Biotech technical questions track the role. Upstream: cell-line selection, media optimisation, bioreactor scale-up. Downstream: chromatography selection, filtration, viral clearance. Analytical: HPLC, ELISA, SDS-PAGE, method validation per ICH Q2(R1). Expect at least one question on aseptic technique regardless of role.
What is the difference between QA and QC in pharma interviews?
QA is systemic — it owns the quality management system, deviations, change control, and audits. QC is sample-based — it tests raw materials, in-process samples, and finished product against specifications. Interviewers ask this to check whether you understand the difference between owning a process and verifying an output.

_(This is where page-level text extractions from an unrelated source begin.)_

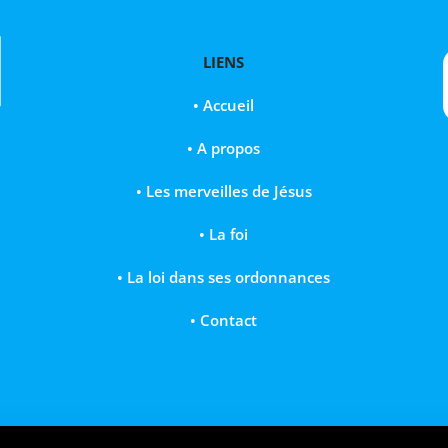
LIENS
•
Accueil
•
A propos
•
Les merveilles de Jésus
• La foi
• La loi dans ses ordonnances
• Contact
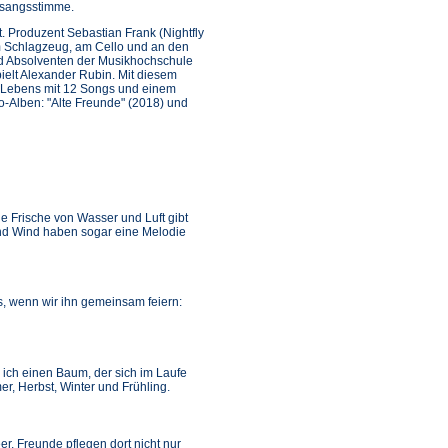
esangsstimme.
. Produzent Sebastian Frank (Nightfly
am Schlagzeug, am Cello und an den
nd Absolventen der Musikhochschule
elt Alexander Rubin. Mit diesem
 Lebens mit 12 Songs und einem
-Alben: "Alte Freunde" (2018) und
e Frische von Wasser und Luft gibt
und Wind haben sogar eine Melodie
, wenn wir ihn gemeinsam feiern:
 ich einen Baum, der sich im Laufe
r, Herbst, Winter und Frühling.
r. Freunde pflegen dort nicht nur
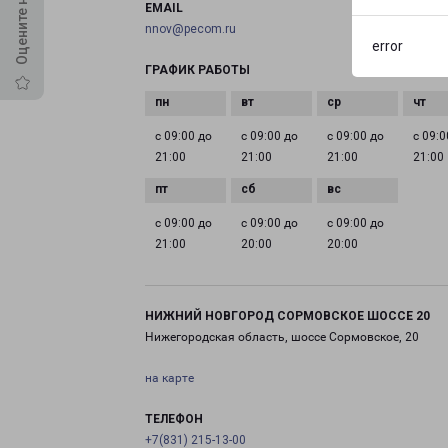
EMAIL
nnov@pecom.ru
error
ГРАФИК РАБОТЫ
с 09:00 до
с 09:00 до
с 09:00 до
с 09:0
21:00
21:00
21:00
21:00
с 09:00 до
с 09:00 до
с 09:00 до
21:00
20:00
20:00
НИЖНИЙ НОВГОРОД СОРМОВСКОЕ ШОССЕ 20
Нижегородская область, шоссе Сормовское, 20
на карте
ТЕЛЕФОН
+7(831) 215-13-00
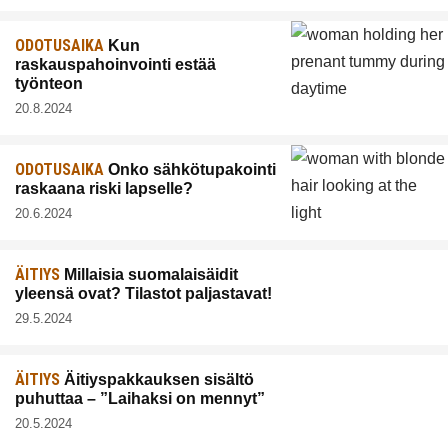
ODOTUSAIKA
Kun
raskauspahoinvointi estää
työnteon
20.8.2024
ODOTUSAIKA
Onko sähkötupakointi
raskaana riski lapselle?
20.6.2024
ÄITIYS
Millaisia suomalaisäidit
yleensä ovat? Tilastot paljastavat!
29.5.2024
ÄITIYS
Äitiyspakkauksen sisältö
puhuttaa – ”Laihaksi on mennyt”
20.5.2024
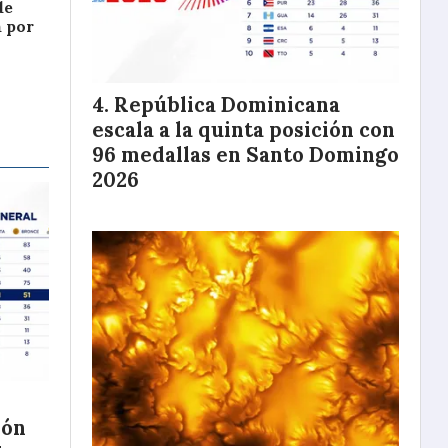
de
a por
República Dominicana
escala a la quinta posición con
96 medallas en Santo Domingo
2026
ión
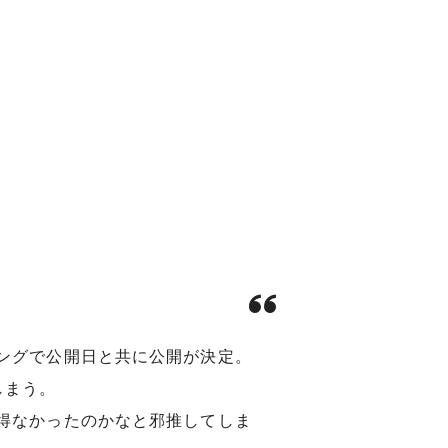
ングで公開日と共に公開が決定。
しまう。
得なかったのかなと邪推してしま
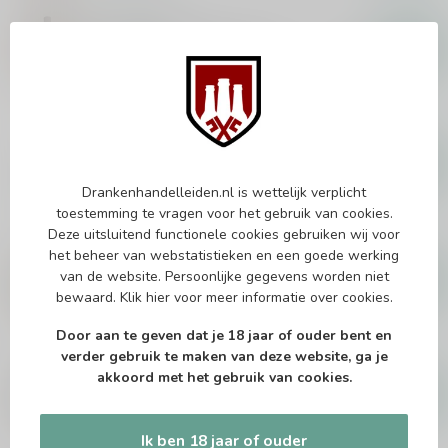
FOURSQUARE
Foursquare Penultimus 70cl
€108,99
Op voorraad
BACARDI
Bacardi Carta Blanca Superior
300cl
€78,99
Drankenhandelleiden.nl is wettelijk verplicht
Op voorraad
toestemming te vragen voor het gebruik van cookies.
Deze uitsluitend functionele cookies gebruiken wij voor
DON PAPA
het beheer van webstatistieken en een goede werking
Don Papa Baroko XXL 450cl
van de website. Persoonlijke gegevens worden niet
€309,99
bewaard.
Klik hier
voor meer informatie over cookies.
Op voorraad
Door aan te geven dat je 18 jaar of ouder bent en
verder gebruik te maken van deze website, ga je
FLYING DUTCHMAN
Flying Dutchman 12 Years
akkoord met het gebruik van cookies.
Single Cask 70cl
€43,99
Op voorraad
Ik ben 18 jaar of ouder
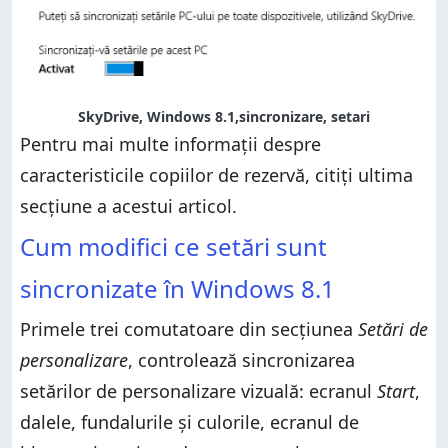
SkyDrive, Windows 8.1,sincronizare, setari
Pentru mai multe informații despre
caracteristicile copiilor de rezervă, citiți ultima
secțiune a acestui articol.
Cum modifici ce setări sunt
sincronizate în Windows 8.1
Primele trei comutatoare din secțiunea
Setări de
personalizare
, controlează sincronizarea
setărilor de personalizare vizuală: ecranul
Start
,
dalele, fundalurile și culorile, ecranul de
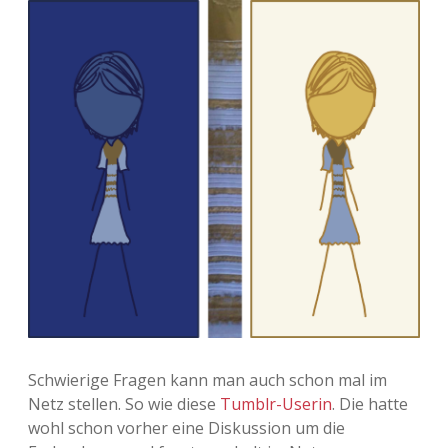
Schwierige Fragen kann man auch schon mal im
Netz stellen. So wie diese
Tumblr-Userin
. Die hatte
wohl schon vorher eine Diskussion um die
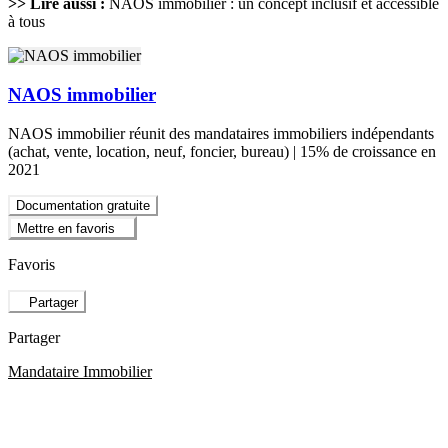
>> Lire aussi :
NAOS immobilier : un concept inclusif et accessible
à tous
NAOS immobilier
NAOS immobilier réunit des mandataires immobiliers indépendants
(achat, vente, location, neuf, foncier, bureau) | 15% de croissance en
2021
Documentation gratuite
Mettre en favoris
Favoris
Partager
Partager
Mandataire Immobilier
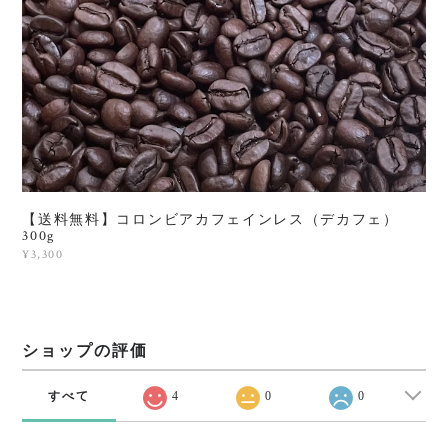
【送料無料】コロンビアカフェインレス（デカフェ）
300g
¥3,300
ショップの評価
すべて
4
0
0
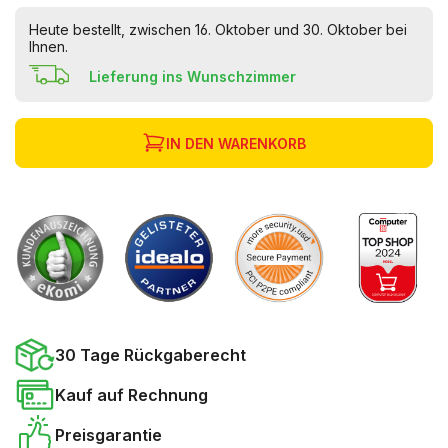
Heute bestellt, zwischen 16. Oktober und 30. Oktober bei
Ihnen.
Lieferung ins Wunschzimmer
IN DEN WARENKORB
30 Tage Rückgaberecht
Kauf auf Rechnung
Preisgarantie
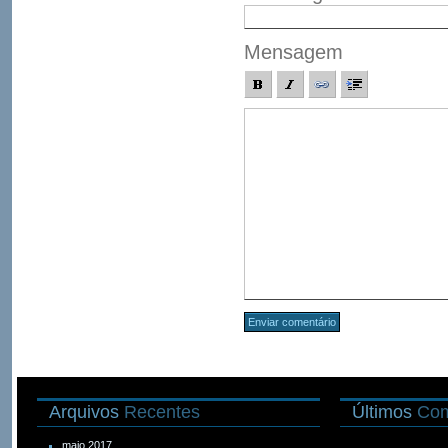
Mensagem
Arquivos
Recentes
Últimos
Com
maio 2017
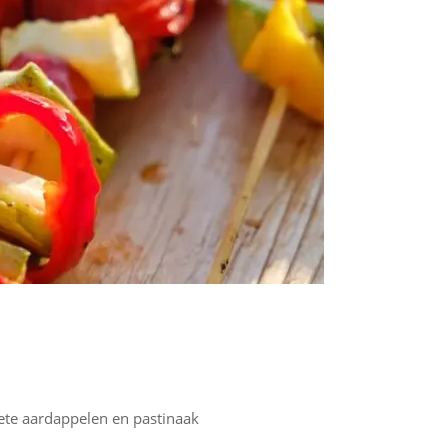
ete aardappelen en pastinaak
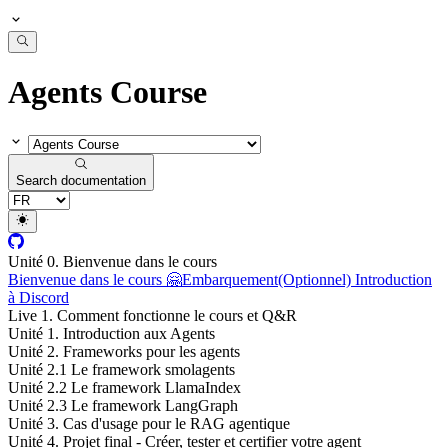
Agents Course
Search documentation
Unité 0. Bienvenue dans le cours
Bienvenue dans le cours 🤗
Embarquement
(Optionnel) Introduction
à Discord
Live 1. Comment fonctionne le cours et Q&R
Unité 1. Introduction aux Agents
Unité 2. Frameworks pour les agents
Unité 2.1 Le framework smolagents
Unité 2.2 Le framework LlamaIndex
Unité 2.3 Le framework LangGraph
Unité 3. Cas d'usage pour le RAG agentique
Unité 4. Projet final - Créer, tester et certifier votre agent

How do you answer 'tell me about yourself' in a pharma interview?
Use ninety seconds, in three parts: where you trained, what you have actually done (a specific project, internship, or skill), and why this role at this company is the next logical step. Skip the personal history. The interviewer is calibrating whether you can speak about your work without rambling — that is the test.
What is CAPA and how do you explain it in an interview?
CAPA is corrective and preventive action. The corrective action fixes the immediate problem; the preventive action stops the root cause from recurring elsewhere. Give an example where a corrective action alone would not be enough — that is what separates a textbook answer from one that earns the offer.
What should I know about 21 CFR Part 11 for a pharma interview?
21 CFR Part 11 governs electronic records and electronic signatures for FDA-regulated products. The interview-relevant points are: audit trails must be secure and time-stamped, electronic signatures must be unique to one person, and the system must enforce ALCOA+ data integrity. You do not need to recite the regulation — you need to know what it controls.
How do you handle an out-of-specification (OOS) result?
Follow the OOS SOP — typically a phase-one laboratory investigation (analyst error, instrument check, calculation review) before any retest, then a phase-two manufacturing investigation if the lab investigation is inconclusive. Do not invalidate the result without documented justification. Interviewers are testing whether you would shortcut the process under pressure.
What questions should I ask the interviewer in a pharma interview?
Three that consistently work: What does the first ninety days look like for someone in this role? What is the biggest open deviation or quality challenge the team is working through? How does this team interact with QA, manufacturing, and regulatory? These signal that you think about the job, not just the offer.
Are pharma interviews harder for candidates from tier-two and tier-three colleges?
Not harder — less rehearsed. The technical material is the same everywhere. The gap is in self-presentation: describing coursework as if it were experience, underweighting safety and documentation answers, and walking into the HR round cold. Close those three gaps and the college on your CV stops being the variable that decides the offer.